Les multiples portraits de la cruauté



Le crime sordide et la cavale de Luka Rocco Magnotta, un ancien acteur de films pornos accusé d'avoir tué et dépecé un étudiant, ont défrayé les manchettes pendant des semaines un peu partout dans le monde. Certains ont poussé la curiosité jusqu'à visionner la vidéo du crime, qui circulait sur Internet. D'où vient cette fascination pour des gestes aussi odieux?

D'où vient cette fascination pour des gestes aussi odieux?

C'est avec cette question en tête que Sophie Boyer, professeure-chercheure au Département des langues modernes de l'Université Bishop's, s'est tournée vers la représentation du crime et de la sexualité dans la littérature allemande de 1900 à 1933. À cette époque, on voit apparaître la psychanalyse de même que les premières théories en criminologie. La fiction multiplie au même moment les romans dans lesquels le crime et la sexualité se côtoient de près.
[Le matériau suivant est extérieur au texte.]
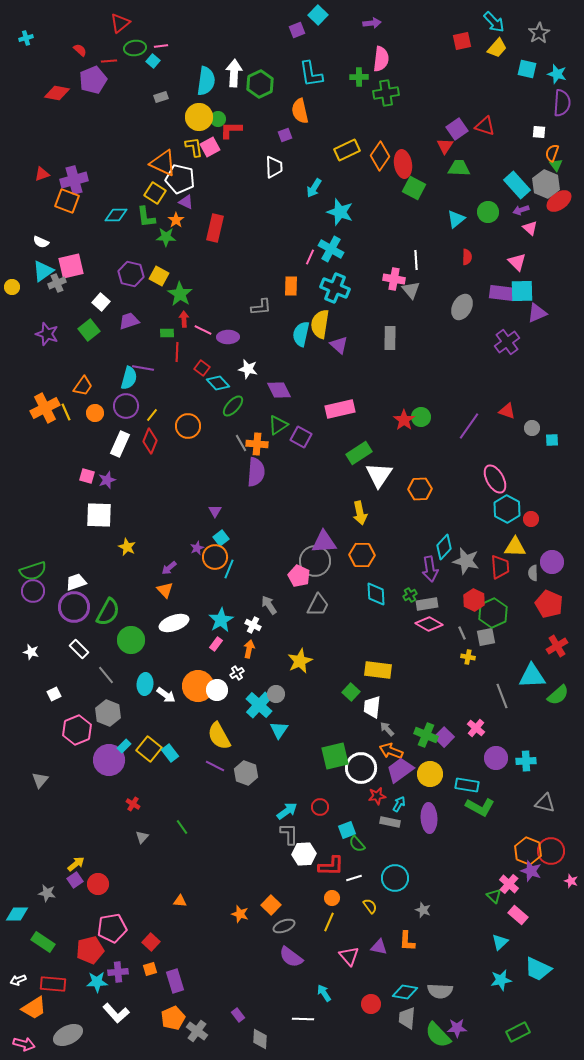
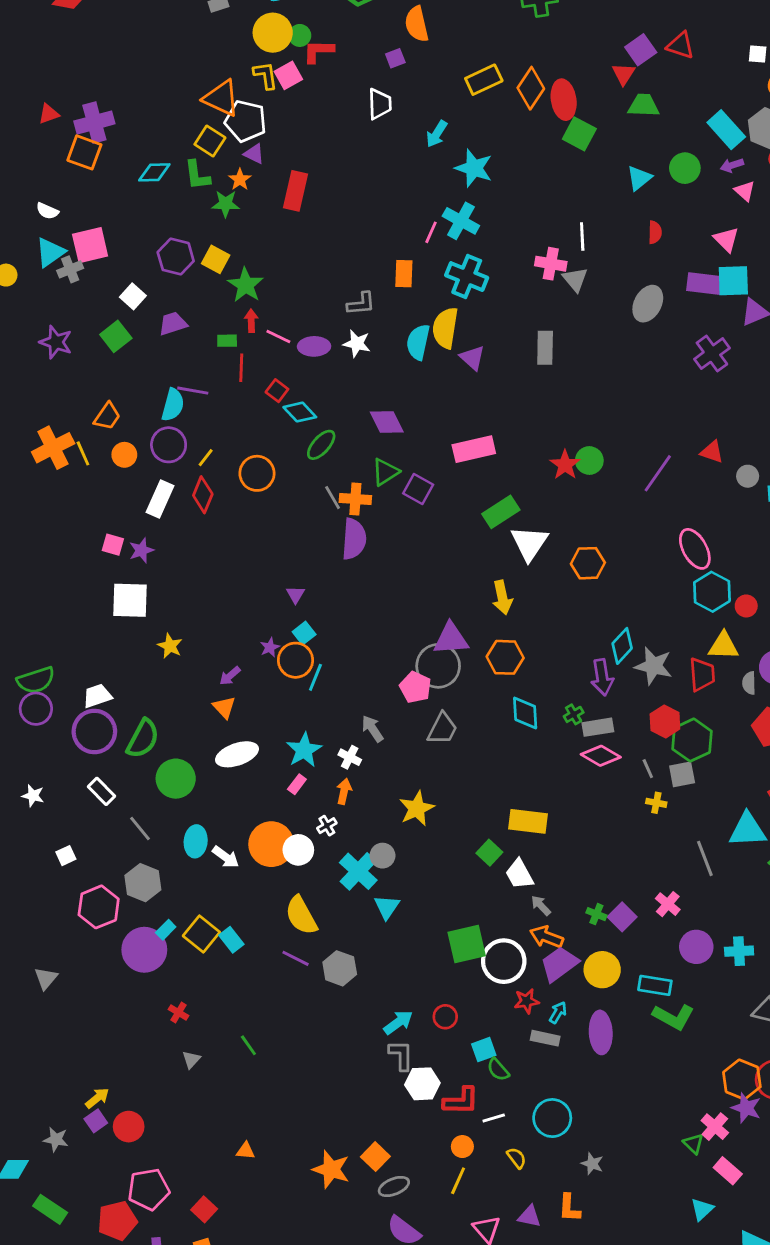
white star: (248, 369) -> (357, 344), moved
white trapezoid: (372, 707) -> (519, 874), turned -35
green cross: (426, 735) -> (596, 914), size x0.6
orange star: (240, 914) -> (331, 1169), size x1.5

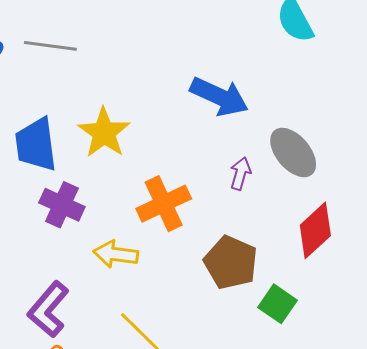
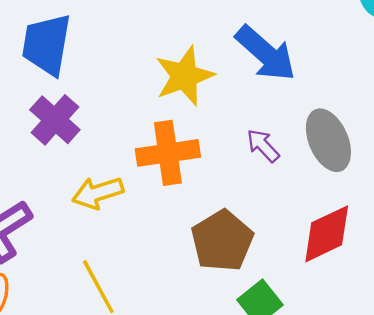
yellow star: (104, 133) -> (184, 76), moved
purple arrow: (240, 173) -> (263, 146), turned -76
yellow arrow: (116, 254) -> (98, 193), turned -42

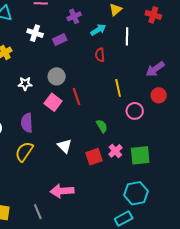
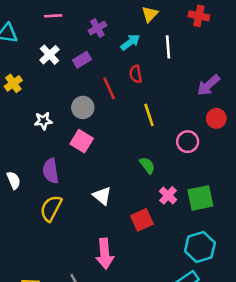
white cross: (35, 33) -> (49, 55), turned 35
yellow line: (118, 88) -> (149, 115), moved
red line: (76, 97) -> (109, 88), moved
red square: (94, 157) -> (142, 220), moved
pink arrow: (62, 191) -> (105, 254), turned -85

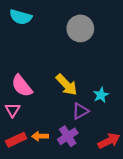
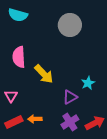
yellow arrow: (67, 85) -> (44, 74), moved
pink semicircle: (22, 86) -> (19, 57), moved, turned 35
purple cross: (68, 136) -> (70, 122), moved

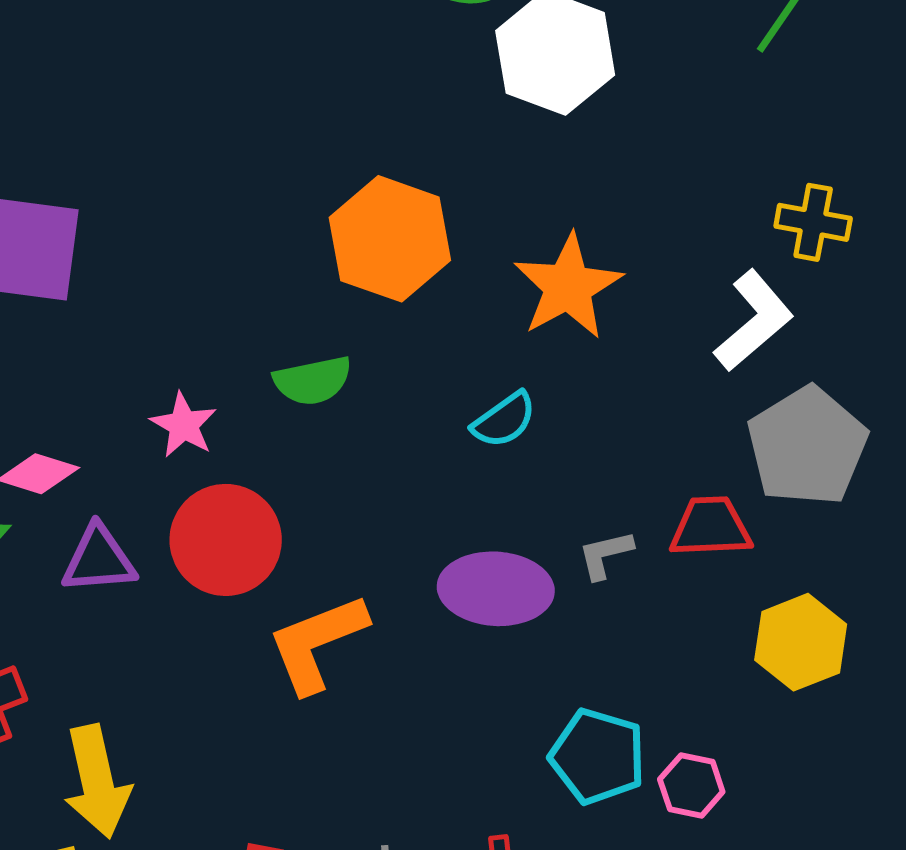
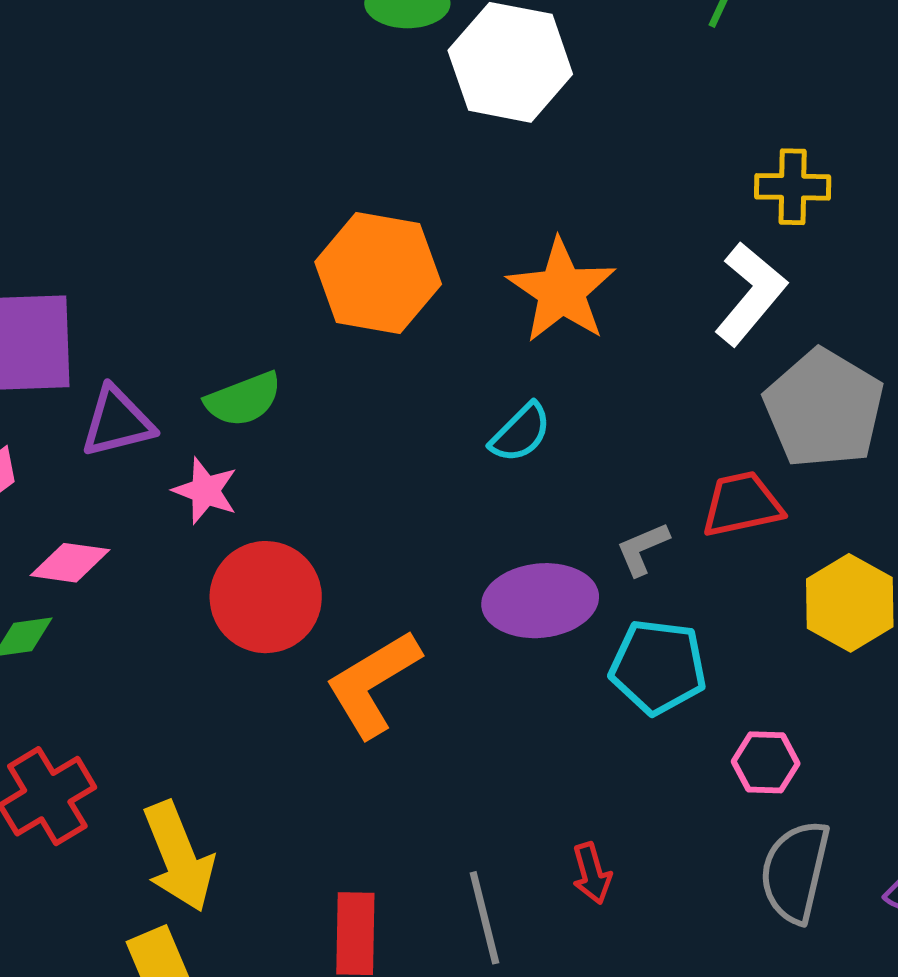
green semicircle: (313, 381) -> (243, 399), moved
purple triangle: (99, 559) -> (117, 422), moved
cyan pentagon: (598, 756) -> (658, 667), moved

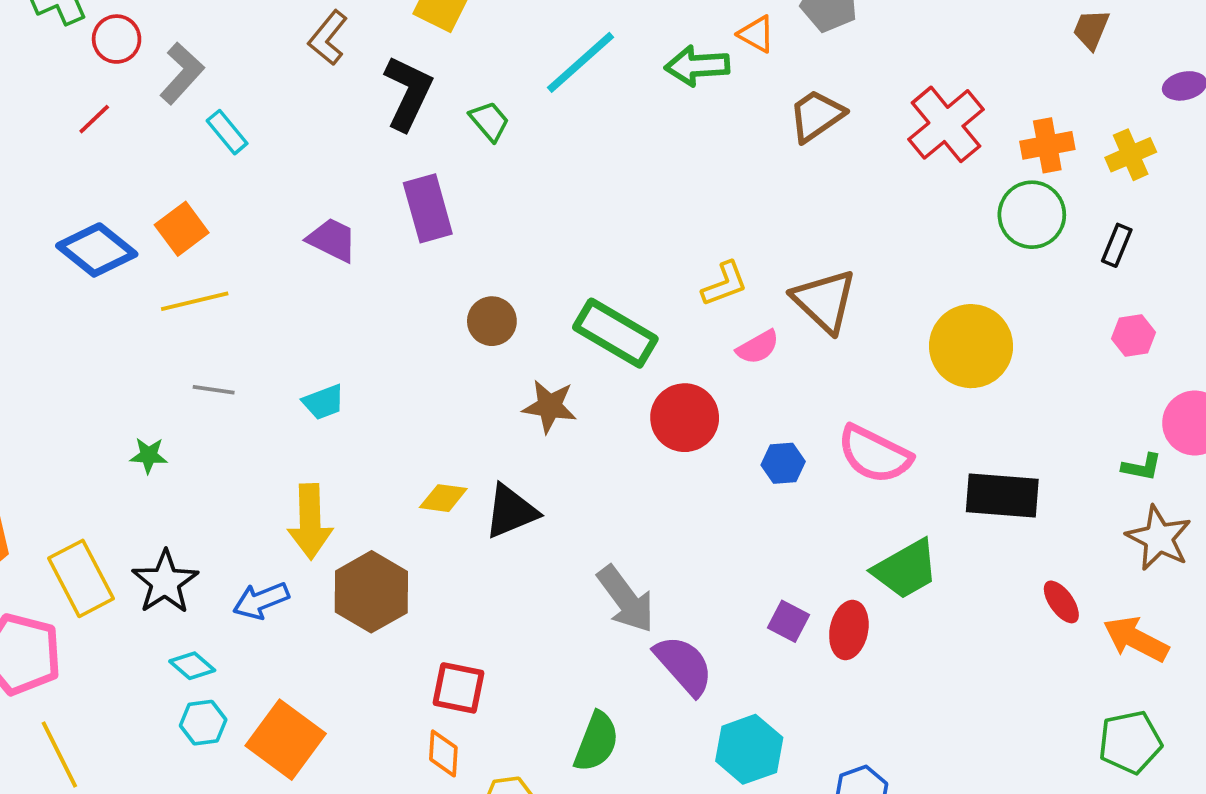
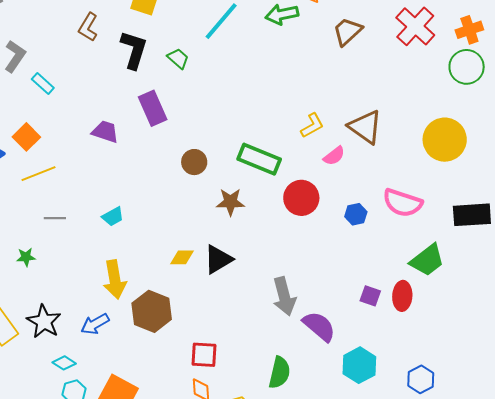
gray arrow: (626, 599) -> (284, 296), turned 30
Les travaux de Sophie Boyer sur des auteurs comme Gertrud Kolmar, Rahel Sanzara et Hermann Ungar montrent comment, pour eux, la figure du criminel est insaisissable. Alors même que des théoriciens comme Lombroso émettent l'idée, par exemple, qu'on peut reconnaître un criminel à son faciès, les romanciers montrent le contraire. Et c'est justement cette difficulté à définir et à catégoriser le criminel – et donc à le comprendre, voire à s'en protéger – qui irrite et angoisse les gens, encore aujourd'hui. C'est aussi, en grande partie, la raison de la fascination que l'on éprouve envers les criminels les plus sordides.

La chercheure a présenté ses résultats lors de plusieurs colloques au Canada, aux États-Unis et en Europe, notamment à la Conférence méditerranéenne des disciplines académiques de l'International Journal of Arts & Science, à Malte, en 2010, et à la conférence interdisciplinaire del'Atlantic Alliance of Universities Crime Genre Research Group, à Cork, en Irlande, en 2009.